Welcome to My Kitchen

This is the place that I love to be. I like to be creative and cooking is what is doing it for me these days. It's kind of a necessity and it makes me feel accomplished. I like knowing what we are eating and where it comes from. I go out of my way to make sure this happens.
I like that I don't buy several household staples from a grocery store. I enjoy making applesauce, jams and jellies, apple butter, spaghetti sauce, spicy mustard, pickles and anything else I can.
I like getting dirty, getting my hands into things, feeling and experiencing my food from the beginning to the end. I like making things, growing things and bringing those two together to create a healthy meal. I like nourishing others and knowing that I did my best to give them the best.











Monday, April 4, 2011

Mediterranean Pasta with Fire Roasted Tomatoes

This was a McCormick Recipe posted in a magazine that I tore out.  Not sure what magazine.

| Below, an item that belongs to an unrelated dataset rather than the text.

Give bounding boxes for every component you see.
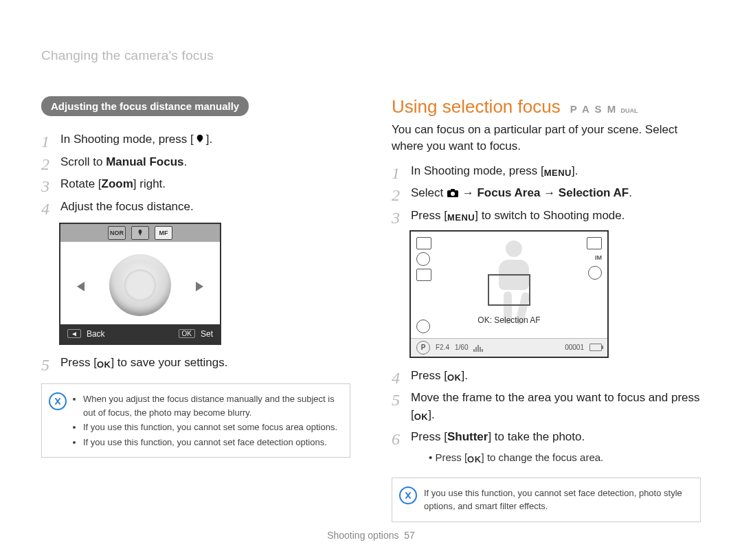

Mediterranean Pasta with Fire Roasted Tomatoes
(Makes 6 Servings)
2 pounds of plum tomatoes (10-12), halved lengthwise
1/2 cup olive oil, divided
2 cloves garlic, minced
1 TBSP Italian seasoning
1/2 tsp. crushed red pepper
1/2 tsp. sea salt
1/4 tsp. black pepper
8 oz. pasta, such as fettuccine

Directions:
1.Place tomato halves, cut-sides up, in a foil lines pan sprayed with no stick cooking spray.  Mix 1/4 cup oil, garlic and seasonings in a small bowl.  Spoon over tomatoes.  Drizzle with 2 TBSP of the remaining oil.
2.Roast in preheated 400 degree oven 45-60 minutes until tomatoes are soft and browned on top.
3.Prepare pasta as directed on package.  Drain well.  Place 1/2 of the roasted tomatoes and remaining 2 TBSP oil in large bowl.  Coarsely mash tomatoes.  Add pasta and remaining tomatoes; toss to mix well.  Sprinkle with Parmesan cheese and additional crushed red pepper, if desired.
Nutritionals:  tomatoes and all spices=0, olive oil= 8 WW points, 8 oz. pasta (uncooked)= 20 WW points.
Total= 28 WW points.  Divide into 6 servings for 4.6 WW points per serving.